(Page-level text extractions)
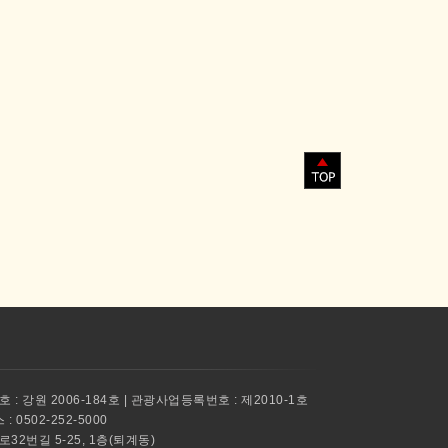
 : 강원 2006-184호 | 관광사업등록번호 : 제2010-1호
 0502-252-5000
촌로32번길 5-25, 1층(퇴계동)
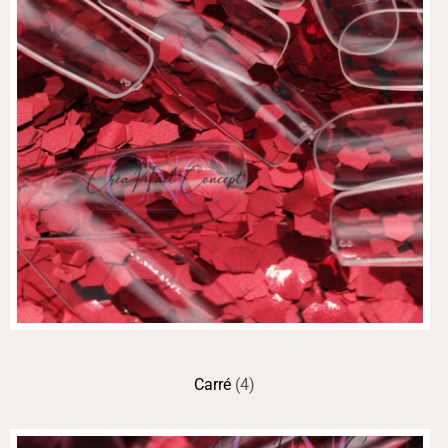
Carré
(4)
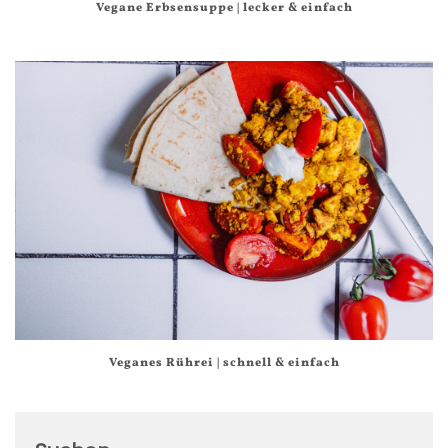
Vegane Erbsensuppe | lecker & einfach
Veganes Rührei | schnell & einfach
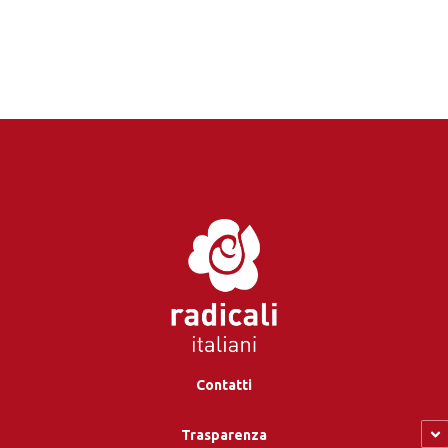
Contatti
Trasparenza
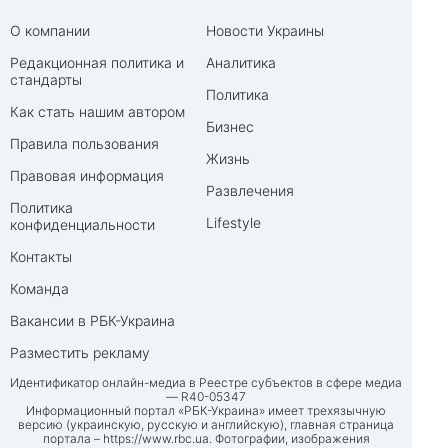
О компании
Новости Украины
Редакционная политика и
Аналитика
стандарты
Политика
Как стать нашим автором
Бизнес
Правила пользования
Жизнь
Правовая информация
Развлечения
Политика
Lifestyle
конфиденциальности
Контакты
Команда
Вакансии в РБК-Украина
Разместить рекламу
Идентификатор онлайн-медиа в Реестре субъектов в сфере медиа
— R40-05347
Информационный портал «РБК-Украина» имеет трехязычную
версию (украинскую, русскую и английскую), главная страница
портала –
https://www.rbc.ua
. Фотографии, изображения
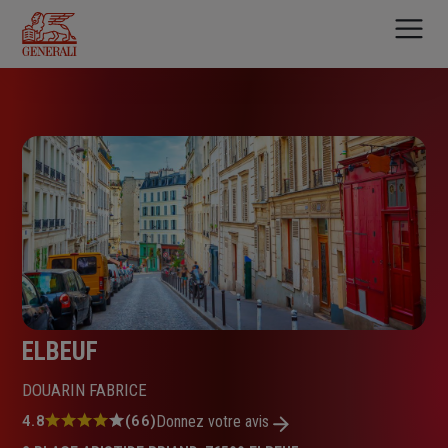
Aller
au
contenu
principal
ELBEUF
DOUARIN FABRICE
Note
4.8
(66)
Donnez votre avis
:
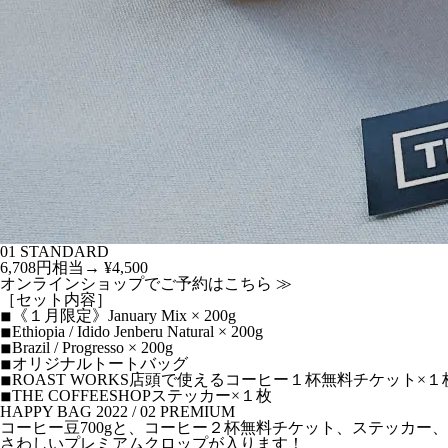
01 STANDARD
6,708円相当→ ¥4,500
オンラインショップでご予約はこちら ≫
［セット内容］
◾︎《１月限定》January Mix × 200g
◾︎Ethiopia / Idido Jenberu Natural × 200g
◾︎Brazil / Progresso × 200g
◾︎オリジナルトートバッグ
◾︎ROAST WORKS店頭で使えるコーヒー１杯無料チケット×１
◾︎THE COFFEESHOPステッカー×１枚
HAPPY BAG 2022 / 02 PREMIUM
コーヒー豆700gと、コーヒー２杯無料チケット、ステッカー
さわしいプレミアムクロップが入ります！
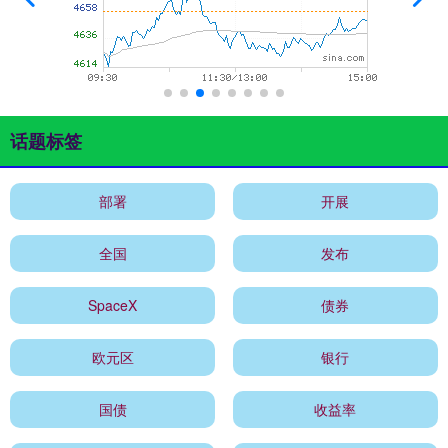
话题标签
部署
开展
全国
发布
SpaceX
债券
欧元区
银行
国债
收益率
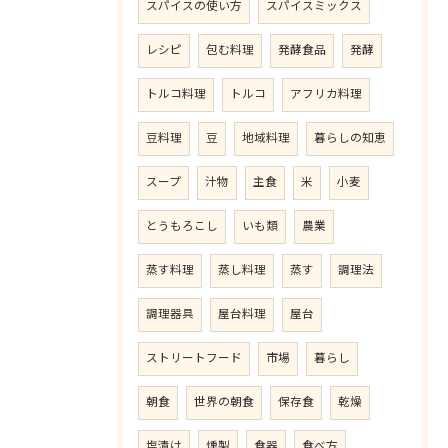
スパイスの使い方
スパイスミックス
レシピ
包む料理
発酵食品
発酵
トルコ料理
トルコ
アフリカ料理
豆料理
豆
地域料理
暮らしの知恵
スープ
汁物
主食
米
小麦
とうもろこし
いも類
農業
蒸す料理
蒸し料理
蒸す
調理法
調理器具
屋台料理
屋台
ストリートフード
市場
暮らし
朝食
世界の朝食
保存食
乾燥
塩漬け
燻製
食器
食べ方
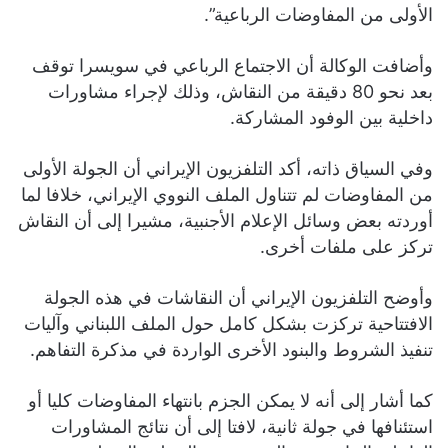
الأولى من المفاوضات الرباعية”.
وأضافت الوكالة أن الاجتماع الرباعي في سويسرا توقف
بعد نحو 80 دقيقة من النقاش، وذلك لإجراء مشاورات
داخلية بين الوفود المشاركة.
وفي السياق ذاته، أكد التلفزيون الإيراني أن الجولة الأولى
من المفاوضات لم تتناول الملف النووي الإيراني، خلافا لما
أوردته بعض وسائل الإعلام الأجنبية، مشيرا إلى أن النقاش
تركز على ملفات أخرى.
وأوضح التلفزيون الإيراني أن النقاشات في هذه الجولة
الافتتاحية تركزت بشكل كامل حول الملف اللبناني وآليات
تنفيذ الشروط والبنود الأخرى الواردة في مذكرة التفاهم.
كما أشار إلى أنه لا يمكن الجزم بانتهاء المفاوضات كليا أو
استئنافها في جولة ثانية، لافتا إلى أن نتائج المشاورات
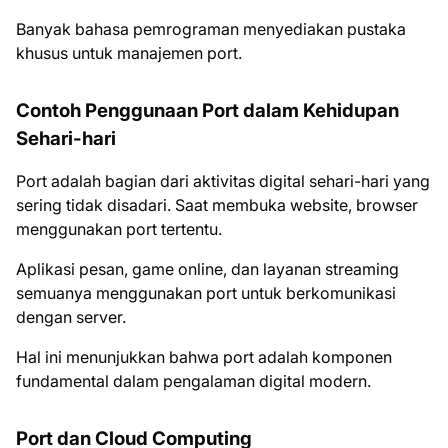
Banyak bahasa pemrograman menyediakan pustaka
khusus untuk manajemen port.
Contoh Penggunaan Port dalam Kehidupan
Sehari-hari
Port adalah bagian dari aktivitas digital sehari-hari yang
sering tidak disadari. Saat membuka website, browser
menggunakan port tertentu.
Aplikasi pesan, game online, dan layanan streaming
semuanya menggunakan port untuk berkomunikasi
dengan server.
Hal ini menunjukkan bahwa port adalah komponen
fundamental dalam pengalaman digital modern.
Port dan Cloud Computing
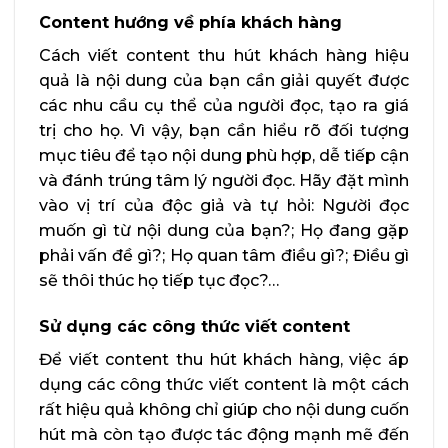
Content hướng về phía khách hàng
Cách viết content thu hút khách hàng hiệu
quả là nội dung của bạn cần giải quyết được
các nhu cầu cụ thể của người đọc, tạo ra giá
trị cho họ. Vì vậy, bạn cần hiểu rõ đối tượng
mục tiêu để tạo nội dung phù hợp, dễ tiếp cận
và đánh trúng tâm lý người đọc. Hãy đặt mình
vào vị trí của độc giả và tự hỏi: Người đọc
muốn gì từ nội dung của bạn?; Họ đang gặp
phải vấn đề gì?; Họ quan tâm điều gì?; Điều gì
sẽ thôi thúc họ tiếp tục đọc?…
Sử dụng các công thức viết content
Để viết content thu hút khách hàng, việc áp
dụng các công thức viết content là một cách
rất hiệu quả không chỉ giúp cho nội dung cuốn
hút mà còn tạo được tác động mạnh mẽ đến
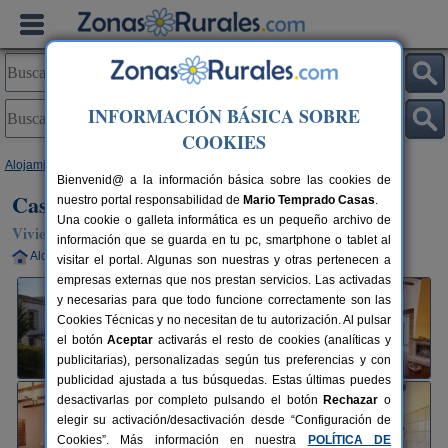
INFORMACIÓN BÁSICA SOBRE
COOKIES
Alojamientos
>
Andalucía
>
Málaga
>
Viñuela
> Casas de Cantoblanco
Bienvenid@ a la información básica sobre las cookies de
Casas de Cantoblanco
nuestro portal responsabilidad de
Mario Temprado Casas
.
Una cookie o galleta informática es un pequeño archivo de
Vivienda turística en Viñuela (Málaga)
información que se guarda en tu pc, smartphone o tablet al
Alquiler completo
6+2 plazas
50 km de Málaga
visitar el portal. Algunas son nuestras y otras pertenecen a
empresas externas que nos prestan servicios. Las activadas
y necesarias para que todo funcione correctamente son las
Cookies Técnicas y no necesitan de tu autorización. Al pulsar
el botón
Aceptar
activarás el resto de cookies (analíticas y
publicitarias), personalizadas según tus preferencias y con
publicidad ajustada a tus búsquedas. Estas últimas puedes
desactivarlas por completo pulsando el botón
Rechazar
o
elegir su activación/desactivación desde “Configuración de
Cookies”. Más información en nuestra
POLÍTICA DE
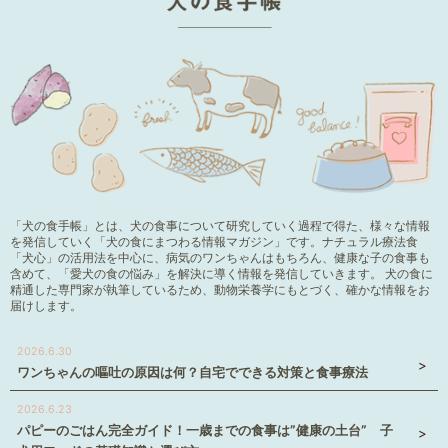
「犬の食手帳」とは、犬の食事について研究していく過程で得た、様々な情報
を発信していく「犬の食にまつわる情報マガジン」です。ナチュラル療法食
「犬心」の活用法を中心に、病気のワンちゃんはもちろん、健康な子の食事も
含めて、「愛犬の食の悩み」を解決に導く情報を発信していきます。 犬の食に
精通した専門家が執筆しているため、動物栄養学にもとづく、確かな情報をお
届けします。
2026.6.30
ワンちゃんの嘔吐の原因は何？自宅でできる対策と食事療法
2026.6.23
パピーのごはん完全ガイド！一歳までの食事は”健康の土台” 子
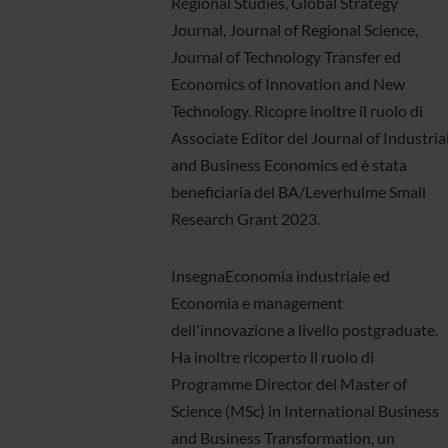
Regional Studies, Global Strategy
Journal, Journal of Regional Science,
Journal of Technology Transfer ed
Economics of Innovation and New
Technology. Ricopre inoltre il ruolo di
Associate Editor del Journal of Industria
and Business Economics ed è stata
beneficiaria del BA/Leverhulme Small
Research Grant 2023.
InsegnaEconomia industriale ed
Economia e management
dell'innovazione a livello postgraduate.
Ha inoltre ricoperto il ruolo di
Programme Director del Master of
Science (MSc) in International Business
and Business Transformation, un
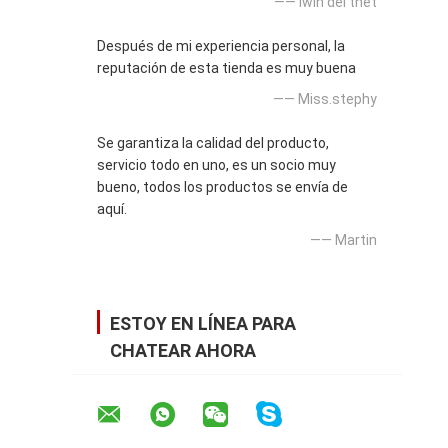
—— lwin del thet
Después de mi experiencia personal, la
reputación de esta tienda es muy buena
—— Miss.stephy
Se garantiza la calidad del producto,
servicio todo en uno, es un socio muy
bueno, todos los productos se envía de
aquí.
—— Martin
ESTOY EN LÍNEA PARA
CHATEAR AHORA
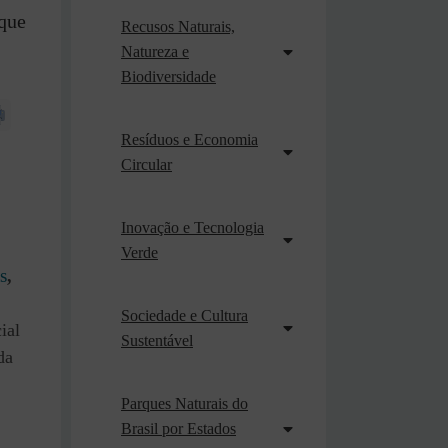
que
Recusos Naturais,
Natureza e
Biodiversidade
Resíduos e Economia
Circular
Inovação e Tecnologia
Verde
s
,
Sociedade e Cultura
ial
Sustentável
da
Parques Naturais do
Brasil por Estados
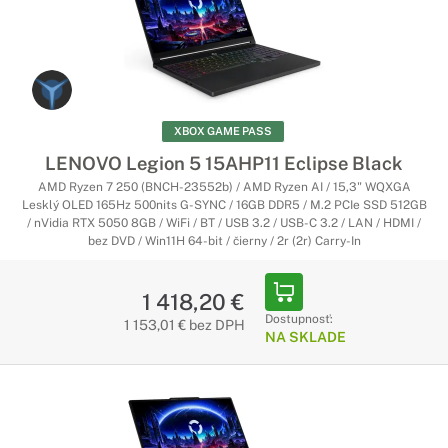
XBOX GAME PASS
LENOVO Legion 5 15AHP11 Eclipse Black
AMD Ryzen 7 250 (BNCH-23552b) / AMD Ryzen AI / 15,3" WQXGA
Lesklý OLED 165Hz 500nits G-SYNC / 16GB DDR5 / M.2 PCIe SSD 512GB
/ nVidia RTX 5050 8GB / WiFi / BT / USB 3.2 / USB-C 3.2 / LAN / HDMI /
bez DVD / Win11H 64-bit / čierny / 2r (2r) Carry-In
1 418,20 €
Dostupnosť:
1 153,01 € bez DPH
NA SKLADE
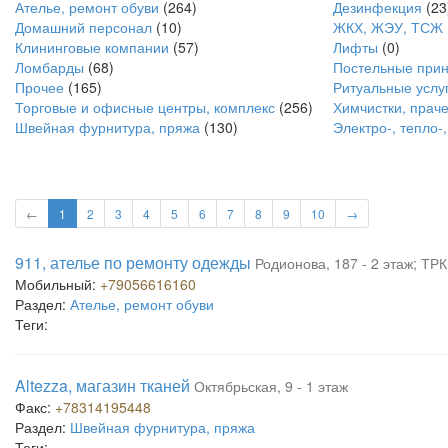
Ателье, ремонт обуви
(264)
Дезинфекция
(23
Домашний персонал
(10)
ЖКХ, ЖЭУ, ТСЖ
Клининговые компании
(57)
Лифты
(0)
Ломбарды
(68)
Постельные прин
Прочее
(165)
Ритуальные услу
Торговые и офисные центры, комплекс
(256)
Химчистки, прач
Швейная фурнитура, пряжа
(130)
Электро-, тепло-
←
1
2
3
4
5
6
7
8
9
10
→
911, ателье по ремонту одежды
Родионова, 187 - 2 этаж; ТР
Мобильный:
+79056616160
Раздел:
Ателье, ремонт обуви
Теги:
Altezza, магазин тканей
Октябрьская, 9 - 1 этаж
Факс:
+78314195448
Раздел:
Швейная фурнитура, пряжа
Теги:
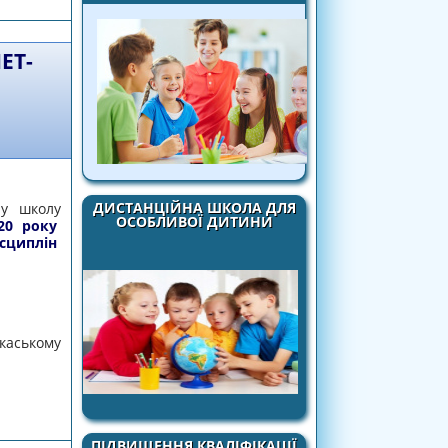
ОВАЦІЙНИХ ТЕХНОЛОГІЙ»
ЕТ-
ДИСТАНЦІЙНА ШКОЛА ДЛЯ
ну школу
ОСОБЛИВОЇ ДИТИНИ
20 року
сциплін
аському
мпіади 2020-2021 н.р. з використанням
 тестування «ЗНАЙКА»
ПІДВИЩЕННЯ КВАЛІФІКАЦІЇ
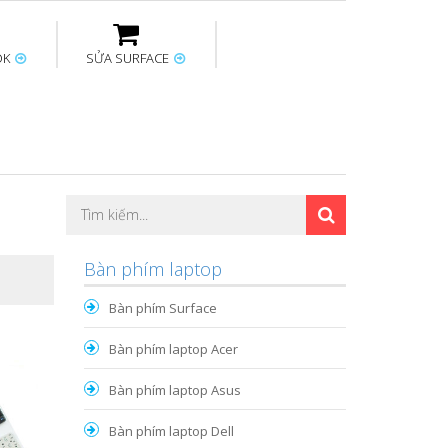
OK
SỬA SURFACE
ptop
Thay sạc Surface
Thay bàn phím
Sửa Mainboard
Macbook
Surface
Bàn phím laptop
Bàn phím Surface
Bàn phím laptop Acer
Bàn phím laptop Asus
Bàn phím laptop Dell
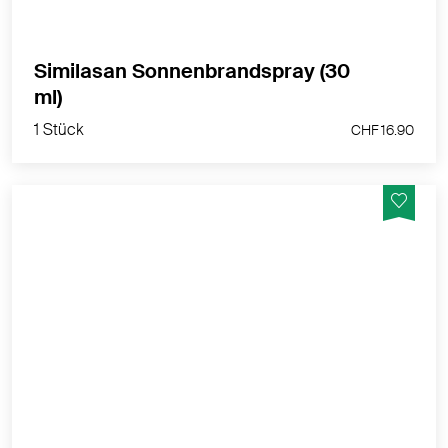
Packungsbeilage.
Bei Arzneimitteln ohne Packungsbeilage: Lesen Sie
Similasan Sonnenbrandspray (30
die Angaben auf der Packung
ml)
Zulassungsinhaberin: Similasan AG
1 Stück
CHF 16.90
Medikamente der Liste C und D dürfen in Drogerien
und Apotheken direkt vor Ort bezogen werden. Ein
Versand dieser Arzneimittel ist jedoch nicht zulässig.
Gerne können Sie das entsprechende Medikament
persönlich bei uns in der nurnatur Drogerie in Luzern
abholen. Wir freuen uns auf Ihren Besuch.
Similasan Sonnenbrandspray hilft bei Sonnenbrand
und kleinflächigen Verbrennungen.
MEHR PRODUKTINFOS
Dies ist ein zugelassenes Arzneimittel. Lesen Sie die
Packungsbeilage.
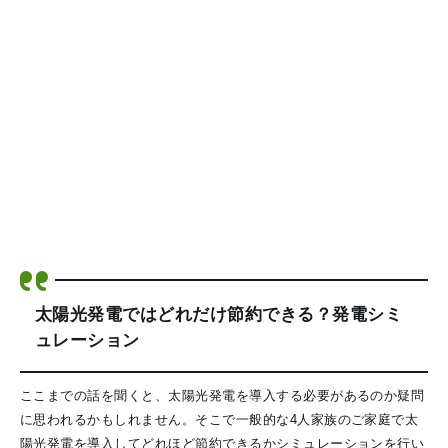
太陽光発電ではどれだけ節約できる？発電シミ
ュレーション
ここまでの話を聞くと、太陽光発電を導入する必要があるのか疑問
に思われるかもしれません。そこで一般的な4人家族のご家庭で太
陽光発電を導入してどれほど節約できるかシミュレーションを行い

PROBLEM => What is needed is a copy of every line above in which "Viñuela" appears.

EXERCISE RESULT =>
Viñuela
Vivienda turística en Viñuela (Málaga)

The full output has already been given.